Hormones (Athens), 2021 Oct 20, doi: 10.1007/s42000-021-00329-8. Online ahead of print.
Christos F Zymperdikas, Vasileios F Zymperdikas, George Mastorakos, Grigorios Grimbizis, Dimitrios G Goulis
Objective: To assess maternal and neonatal outcomes in women with or without preexisting diabetes mellitus (DM) undergoing assisted reproduction technology (ART) treatment.
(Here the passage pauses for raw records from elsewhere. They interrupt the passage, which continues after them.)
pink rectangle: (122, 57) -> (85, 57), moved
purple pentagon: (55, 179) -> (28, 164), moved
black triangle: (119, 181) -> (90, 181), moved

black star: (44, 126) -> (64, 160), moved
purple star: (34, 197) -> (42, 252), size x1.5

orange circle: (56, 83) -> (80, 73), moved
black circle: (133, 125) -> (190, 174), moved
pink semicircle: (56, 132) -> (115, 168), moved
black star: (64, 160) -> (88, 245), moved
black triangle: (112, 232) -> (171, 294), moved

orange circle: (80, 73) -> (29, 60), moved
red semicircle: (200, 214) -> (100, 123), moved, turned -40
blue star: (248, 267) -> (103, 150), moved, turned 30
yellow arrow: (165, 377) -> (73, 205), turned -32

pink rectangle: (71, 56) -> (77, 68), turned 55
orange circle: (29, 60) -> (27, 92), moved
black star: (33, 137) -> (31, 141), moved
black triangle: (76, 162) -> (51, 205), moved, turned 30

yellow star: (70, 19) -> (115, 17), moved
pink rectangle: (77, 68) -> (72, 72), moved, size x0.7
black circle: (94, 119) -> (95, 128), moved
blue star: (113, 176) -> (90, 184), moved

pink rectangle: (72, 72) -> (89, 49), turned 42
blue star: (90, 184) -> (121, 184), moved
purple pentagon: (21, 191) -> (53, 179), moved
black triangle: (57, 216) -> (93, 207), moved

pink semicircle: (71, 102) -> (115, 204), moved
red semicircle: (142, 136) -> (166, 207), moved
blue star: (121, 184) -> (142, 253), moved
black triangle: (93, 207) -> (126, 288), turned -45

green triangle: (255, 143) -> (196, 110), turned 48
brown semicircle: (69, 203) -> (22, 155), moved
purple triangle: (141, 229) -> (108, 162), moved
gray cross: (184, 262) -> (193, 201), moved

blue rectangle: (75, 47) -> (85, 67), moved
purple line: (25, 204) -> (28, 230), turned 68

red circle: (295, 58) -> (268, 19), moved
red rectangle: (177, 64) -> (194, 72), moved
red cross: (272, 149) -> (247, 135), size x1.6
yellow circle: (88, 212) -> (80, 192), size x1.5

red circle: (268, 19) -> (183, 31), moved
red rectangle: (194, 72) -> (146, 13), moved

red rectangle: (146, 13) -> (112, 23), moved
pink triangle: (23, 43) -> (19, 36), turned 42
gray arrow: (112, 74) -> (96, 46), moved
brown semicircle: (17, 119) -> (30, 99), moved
Methods: Prospective or retrospective controlled trials reporting on women with or without preexisting DM undergoing ART treatment were considered eligible. Twelve electronic databases were systematically searched up to December 2020. The risk of bias was assessed by the Cochrane Risk OF Bias In Non-randomized Studies of Interventions (ROBINS-I) tool. Each primary outcome was extracted and pooled as maternal- or neonatal-related.
Results: Two studies were included in the systematic review, reporting on both maternal- and neonatal-related parameters after ART treatment. Due to the limited data, no meta-analysis was conducted. Preterm birth, placenta previa, and excessive bleeding during pregnancy were observed more often in pregnancies complicated by preexisting DM conceived by ART compared with pregnancies without DM. There was no difference in the risk for placental abruption between the groups. Regarding the neonatal outcomes, large-for-gestational-age (LGA) embryos and neonatal intensive care unit (NICU) admission were more commonly reported for women with preexisting DM. In one study, preexisting DM was marginally associated with infant mortality.
Conclusions: Despite the scarce data, preexisting DM in pregnancies conceived by ART is associated with increased risk for maternal and neonatal complications.
Keywords: Assisted reproductive techniques; Diabetes mellitus; Neonatal complications; Pregnancy outcome.